An active sunspot region on the Sun has been going hardcore: on 31 March at 17:27 UT, AR2975 erupted in the most powerful class of flare of which our Sun is capable, an X-class clocking in at X1.3.
It’s the most powerful of a series of flares emitted by the region. At time of writing, AR2975 has emitted 36 flares: one small B-class flare, 29 middling C-class flares, 9 of the more powerful M-class flares, and this one X-class monster.
Each class of flares is ten times more powerful than the previous, with multiple grades within the class. The most powerful flare on record ever to lash Earth was an X28 flare that took place in November 2003.
When solar flares, and their associated coronal mass ejections (CMEs) are unleashed in the general direction of Earth, shenanigans can ensue. A massive belch of solar particles is launched into interplanetary space; when these particles collide with Earth’s magnetic field and atmosphere, geomagnetic storms are triggered.
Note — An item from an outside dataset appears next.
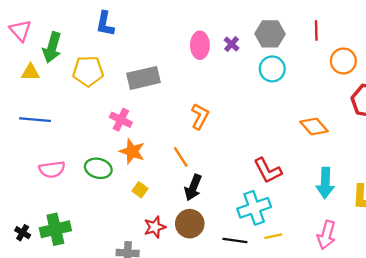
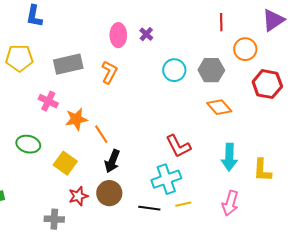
gray hexagon: (270, 34) -> (211, 70), moved
cyan circle: (272, 69) -> (174, 70), moved
orange L-shape: (200, 116) -> (109, 72), moved
orange star: (132, 151) -> (76, 119), moved, turned -30
yellow square: (140, 190) -> (65, 163), size x1.6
Mostly, these will go more or less unnoticed by us lowly surface-dwellers. They can cause some radio and navigation blackouts, maybe some power grid fluctuations, and spectacular aurorae lighting up the polar skies as particles, accelerated along Earth’s magnetic field lines, are deposited at the poles, where they interact with the atmosphere.
Case in point: a massive CME associated with two of AR2975’s M-class flares should have arrived at Earth in the last few days, triggering a strong geomagnetic storm. Unless you were out taking pictures of auroras, you probably didn’t notice much of anything.
The X-class flare, and the subsequent powerful M9 flare, emitted by AR2975 did indeed take place on the Earth-facing side of the Sun, but that’s not a guarantee of geomagnetic storms. The region is currently rotating away from Earth, and any solar particles launched into space may deliver just a glancing blow.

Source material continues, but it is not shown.